Document structure recognition data:
============================================================

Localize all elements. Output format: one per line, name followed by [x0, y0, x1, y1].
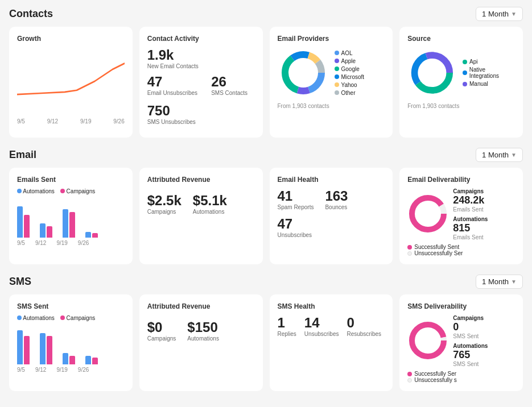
- contacts-month-label: 1 Month: [482, 10, 509, 18]
- sms-health-card: SMS Health 1 Replies 14 Unsubscribes 0 R…: [270, 294, 393, 391]
- email-automations-rev-val: $5.1k: [193, 193, 227, 209]
- email-deliv-automations-label: Automations: [453, 216, 515, 222]
- email-deliv-legend: Successfully Sent Unsuccessfully Ser: [407, 244, 515, 256]
- sms-deliv-automations-val: 765: [453, 349, 515, 361]
- source-from: From 1,903 contacts: [407, 103, 515, 109]
- sms-campaigns-rev-val: $0: [147, 319, 176, 335]
- growth-chart: [17, 47, 125, 115]
- emails-sent-card: Emails Sent Automations Campaigns: [9, 168, 133, 264]
- email-attributed-revenue-title: Attributed Revenue: [147, 176, 255, 184]
- email-title: Email: [9, 149, 36, 161]
- sms-attributed-revenue-title: Attributed Revenue: [147, 302, 255, 310]
- source-card: Source Api Native Integrations Manual Fr…: [399, 27, 523, 138]
- email-deliverability-donut: [407, 193, 448, 236]
- sms-deliv-campaigns-sub: SMS Sent: [453, 333, 515, 339]
- email-campaigns-rev-label: Campaigns: [147, 209, 182, 215]
- svg-point-9: [412, 198, 444, 230]
- sms-health-title: SMS Health: [278, 302, 385, 310]
- sms-sent-card: SMS Sent Automations Campaigns: [9, 294, 133, 391]
- sms-automations-rev-label: Automations: [187, 335, 219, 342]
- emails-sent-x-labels: 9/5 9/12 9/19 9/26: [17, 240, 125, 246]
- email-unsubs-health-label: Unsubscribes: [278, 232, 385, 238]
- sms-replies-val: 1: [278, 315, 296, 331]
- sms-deliv-legend: Successfully Ser Unsuccessfully s: [407, 371, 515, 383]
- source-legend: Api Native Integrations Manual: [463, 59, 515, 87]
- growth-x-labels: 9/5 9/12 9/19 9/26: [17, 118, 125, 124]
- sms-unsubs-val: 14: [304, 315, 339, 331]
- sms-deliverability-title: SMS Deliverability: [407, 302, 515, 310]
- sms-month-dropdown[interactable]: 1 Month ▼: [476, 275, 523, 289]
- contact-activity-title: Contact Activity: [147, 35, 255, 43]
- bounces-val: 163: [325, 188, 348, 204]
- sms-contacts-label: SMS Contacts: [211, 90, 248, 96]
- sms-sent-x-labels: 9/5 9/12 9/19 9/26: [17, 367, 125, 373]
- sms-replies-label: Replies: [278, 331, 296, 337]
- sms-deliverability-donut: [407, 320, 448, 363]
- email-unsubs-val: 47: [147, 74, 197, 90]
- contacts-month-dropdown[interactable]: 1 Month ▼: [476, 7, 523, 21]
- contacts-chevron-icon: ▼: [511, 11, 517, 17]
- sms-unsubs-label: Unsubscribes: [304, 331, 339, 337]
- new-email-contacts-label: New Email Contacts: [147, 63, 255, 69]
- email-providers-card: Email Providers AOL Apple Google Microso…: [270, 27, 393, 138]
- contacts-title: Contacts: [9, 8, 53, 20]
- email-unsubs-health-val: 47: [278, 216, 385, 232]
- sms-deliv-campaigns-val: 0: [453, 321, 515, 333]
- sms-automations-rev-val: $150: [187, 319, 219, 335]
- sms-attributed-revenue-card: Attributed Revenue $0 Campaigns $150 Aut…: [139, 294, 263, 391]
- sms-campaigns-rev-label: Campaigns: [147, 335, 176, 342]
- sms-resubs-val: 0: [347, 315, 381, 331]
- email-health-card: Email Health 41 Spam Reports 163 Bounces…: [270, 168, 393, 264]
- sms-deliv-campaigns-label: Campaigns: [453, 315, 515, 321]
- email-deliv-campaigns-val: 248.2k: [453, 194, 515, 206]
- email-attributed-revenue-card: Attributed Revenue $2.5k Campaigns $5.1k…: [139, 168, 263, 264]
- growth-card: Growth 9/5 9/12 9/19 9/26: [9, 27, 133, 138]
- email-deliverability-title: Email Deliverability: [407, 176, 515, 184]
- sms-resubs-label: Resubscribes: [347, 331, 381, 337]
- contact-activity-card: Contact Activity 1.9k New Email Contacts…: [139, 27, 263, 138]
- email-chevron-icon: ▼: [511, 152, 517, 158]
- email-month-dropdown[interactable]: 1 Month ▼: [476, 148, 523, 162]
- new-email-contacts-val: 1.9k: [147, 47, 255, 63]
- source-donut: [407, 47, 457, 98]
- spam-label: Spam Reports: [278, 204, 314, 210]
- email-cards-row: Emails Sent Automations Campaigns: [9, 168, 523, 264]
- emails-sent-legend: Automations Campaigns: [17, 188, 125, 194]
- email-providers-title: Email Providers: [278, 35, 385, 43]
- sms-sent-title: SMS Sent: [17, 302, 125, 310]
- email-deliv-automations-val: 815: [453, 222, 515, 234]
- bounces-label: Bounces: [325, 204, 348, 210]
- email-deliverability-card: Email Deliverability Campaigns 248.2k Em…: [399, 168, 523, 264]
- sms-sent-legend: Automations Campaigns: [17, 315, 125, 321]
- spam-val: 41: [278, 188, 314, 204]
- email-campaigns-rev-val: $2.5k: [147, 193, 182, 209]
- email-providers-donut: [278, 47, 329, 98]
- source-title: Source: [407, 35, 515, 43]
- growth-title: Growth: [17, 35, 125, 43]
- email-deliv-campaigns-sub: Emails Sent: [453, 206, 515, 213]
- sms-chevron-icon: ▼: [511, 279, 517, 285]
- sms-title: SMS: [9, 276, 31, 288]
- sms-unsubs-val: 750: [147, 103, 255, 119]
- email-providers-from: From 1,903 contacts: [278, 103, 385, 109]
- sms-deliverability-card: SMS Deliverability Campaigns 0 SMS Sent: [399, 294, 523, 391]
- email-health-title: Email Health: [278, 176, 385, 184]
- email-unsubs-label: Email Unsubscribes: [147, 90, 197, 96]
- sms-deliv-automations-label: Automations: [453, 343, 515, 349]
- email-automations-rev-label: Automations: [193, 209, 227, 215]
- email-deliv-campaigns-label: Campaigns: [453, 188, 515, 194]
- email-providers-legend: AOL Apple Google Microsoft Yahoo Other: [335, 50, 365, 96]
- sms-sent-bars: [17, 325, 125, 364]
- sms-contacts-val: 26: [211, 74, 248, 90]
- email-deliv-automations-sub: Emails Sent: [453, 234, 515, 240]
- sms-unsubs-label: SMS Unsubscribes: [147, 119, 255, 125]
- email-month-label: 1 Month: [482, 151, 509, 159]
- sms-deliv-automations-sub: SMS Sent: [453, 361, 515, 367]
- sms-cards-row: SMS Sent Automations Campaigns: [9, 294, 523, 391]
- contacts-cards-row: Growth 9/5 9/12 9/19 9/26 Contact Activi…: [9, 27, 523, 138]
- sms-month-label: 1 Month: [482, 277, 509, 286]
- emails-sent-bars: [17, 198, 125, 238]
- emails-sent-title: Emails Sent: [17, 176, 125, 184]
- svg-point-11: [412, 325, 444, 356]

============================================================

» Exercise details
Set down all of the entries precisely and keep the pictures out of the copy.

» Written reply
Localize all elements. Output format: one per line, name followed by [x0, y0, x1, y1].
- contacts-month-label: 1 Month: [482, 10, 509, 18]
- sms-health-card: SMS Health 1 Replies 14 Unsubscribes 0 R…: [270, 294, 393, 391]
- email-automations-rev-val: $5.1k: [193, 193, 227, 209]
- email-deliv-automations-label: Automations: [453, 216, 515, 222]
- email-deliv-legend: Successfully Sent Unsuccessfully Ser: [407, 244, 515, 256]
- sms-deliv-automations-val: 765: [453, 349, 515, 361]
- source-from: From 1,903 contacts: [407, 103, 515, 109]
- sms-campaigns-rev-val: $0: [147, 319, 176, 335]
- growth-chart: [17, 47, 125, 115]
- emails-sent-card: Emails Sent Automations Campaigns: [9, 168, 133, 264]
- email-attributed-revenue-title: Attributed Revenue: [147, 176, 255, 184]
- email-title: Email: [9, 149, 36, 161]
- sms-attributed-revenue-title: Attributed Revenue: [147, 302, 255, 310]
- source-card: Source Api Native Integrations Manual Fr…: [399, 27, 523, 138]
- email-deliverability-donut: [407, 193, 448, 236]
- sms-deliv-campaigns-sub: SMS Sent: [453, 333, 515, 339]
- email-campaigns-rev-label: Campaigns: [147, 209, 182, 215]
- svg-point-9: [412, 198, 444, 230]
- sms-health-title: SMS Health: [278, 302, 385, 310]
- sms-sent-card: SMS Sent Automations Campaigns: [9, 294, 133, 391]
- sms-automations-rev-label: Automations: [187, 335, 219, 342]
- emails-sent-x-labels: 9/5 9/12 9/19 9/26: [17, 240, 125, 246]
- email-unsubs-health-label: Unsubscribes: [278, 232, 385, 238]
- sms-replies-val: 1: [278, 315, 296, 331]
- sms-deliv-legend: Successfully Ser Unsuccessfully s: [407, 371, 515, 383]
- source-legend: Api Native Integrations Manual: [463, 59, 515, 87]
- growth-x-labels: 9/5 9/12 9/19 9/26: [17, 118, 125, 124]
- sms-unsubs-val: 14: [304, 315, 339, 331]
- sms-deliverability-title: SMS Deliverability: [407, 302, 515, 310]
- sms-month-dropdown[interactable]: 1 Month ▼: [476, 275, 523, 289]
- contact-activity-title: Contact Activity: [147, 35, 255, 43]
- bounces-val: 163: [325, 188, 348, 204]
- sms-contacts-label: SMS Contacts: [211, 90, 248, 96]
- sms-sent-x-labels: 9/5 9/12 9/19 9/26: [17, 367, 125, 373]
- sms-replies-label: Replies: [278, 331, 296, 337]
- sms-deliverability-donut: [407, 320, 448, 363]
- email-unsubs-val: 47: [147, 74, 197, 90]
- contacts-month-dropdown[interactable]: 1 Month ▼: [476, 7, 523, 21]
- contacts-chevron-icon: ▼: [511, 11, 517, 17]
- sms-unsubs-label: Unsubscribes: [304, 331, 339, 337]
- new-email-contacts-label: New Email Contacts: [147, 63, 255, 69]
- email-providers-card: Email Providers AOL Apple Google Microso…: [270, 27, 393, 138]
- contacts-title: Contacts: [9, 8, 53, 20]
- email-unsubs-health-val: 47: [278, 216, 385, 232]
- sms-deliv-campaigns-val: 0: [453, 321, 515, 333]
- sms-automations-rev-val: $150: [187, 319, 219, 335]
- sms-attributed-revenue-card: Attributed Revenue $0 Campaigns $150 Aut…: [139, 294, 263, 391]
- sms-campaigns-rev-label: Campaigns: [147, 335, 176, 342]
- sms-resubs-val: 0: [347, 315, 381, 331]
- email-health-card: Email Health 41 Spam Reports 163 Bounces…: [270, 168, 393, 264]
- sms-deliv-campaigns-label: Campaigns: [453, 315, 515, 321]
- email-deliv-campaigns-val: 248.2k: [453, 194, 515, 206]
- email-attributed-revenue-card: Attributed Revenue $2.5k Campaigns $5.1k…: [139, 168, 263, 264]
- growth-card: Growth 9/5 9/12 9/19 9/26: [9, 27, 133, 138]
- email-deliverability-title: Email Deliverability: [407, 176, 515, 184]
- sms-resubs-label: Resubscribes: [347, 331, 381, 337]
- contact-activity-card: Contact Activity 1.9k New Email Contacts…: [139, 27, 263, 138]
- email-chevron-icon: ▼: [511, 152, 517, 158]
- email-month-dropdown[interactable]: 1 Month ▼: [476, 148, 523, 162]
- new-email-contacts-val: 1.9k: [147, 47, 255, 63]
- source-donut: [407, 47, 457, 98]
- spam-label: Spam Reports: [278, 204, 314, 210]
- email-cards-row: Emails Sent Automations Campaigns: [9, 168, 523, 264]
- emails-sent-legend: Automations Campaigns: [17, 188, 125, 194]
- email-providers-title: Email Providers: [278, 35, 385, 43]
- sms-sent-title: SMS Sent: [17, 302, 125, 310]
- email-deliv-automations-val: 815: [453, 222, 515, 234]
- bounces-label: Bounces: [325, 204, 348, 210]
- email-deliverability-card: Email Deliverability Campaigns 248.2k Em…: [399, 168, 523, 264]
- sms-sent-legend: Automations Campaigns: [17, 315, 125, 321]
- spam-val: 41: [278, 188, 314, 204]
- email-campaigns-rev-val: $2.5k: [147, 193, 182, 209]
- email-providers-donut: [278, 47, 329, 98]
- source-title: Source: [407, 35, 515, 43]
- growth-title: Growth: [17, 35, 125, 43]
- email-deliv-campaigns-sub: Emails Sent: [453, 206, 515, 213]
- sms-chevron-icon: ▼: [511, 279, 517, 285]
- sms-title: SMS: [9, 276, 31, 288]
- sms-unsubs-val: 750: [147, 103, 255, 119]
- email-providers-from: From 1,903 contacts: [278, 103, 385, 109]
- sms-deliverability-card: SMS Deliverability Campaigns 0 SMS Sent: [399, 294, 523, 391]
- email-health-title: Email Health: [278, 176, 385, 184]
- email-unsubs-label: Email Unsubscribes: [147, 90, 197, 96]
- sms-deliv-automations-label: Automations: [453, 343, 515, 349]
- email-automations-rev-label: Automations: [193, 209, 227, 215]
- email-deliv-campaigns-label: Campaigns: [453, 188, 515, 194]
- email-providers-legend: AOL Apple Google Microsoft Yahoo Other: [335, 50, 365, 96]
- sms-sent-bars: [17, 325, 125, 364]
- sms-contacts-val: 26: [211, 74, 248, 90]
- email-deliv-automations-sub: Emails Sent: [453, 234, 515, 240]
- sms-unsubs-label: SMS Unsubscribes: [147, 119, 255, 125]
- email-month-label: 1 Month: [482, 151, 509, 159]
- sms-deliv-automations-sub: SMS Sent: [453, 361, 515, 367]
- sms-cards-row: SMS Sent Automations Campaigns: [9, 294, 523, 391]
- contacts-cards-row: Growth 9/5 9/12 9/19 9/26 Contact Activi…: [9, 27, 523, 138]
- sms-month-label: 1 Month: [482, 277, 509, 286]
- emails-sent-bars: [17, 198, 125, 238]
- emails-sent-title: Emails Sent: [17, 176, 125, 184]
- svg-point-11: [412, 325, 444, 356]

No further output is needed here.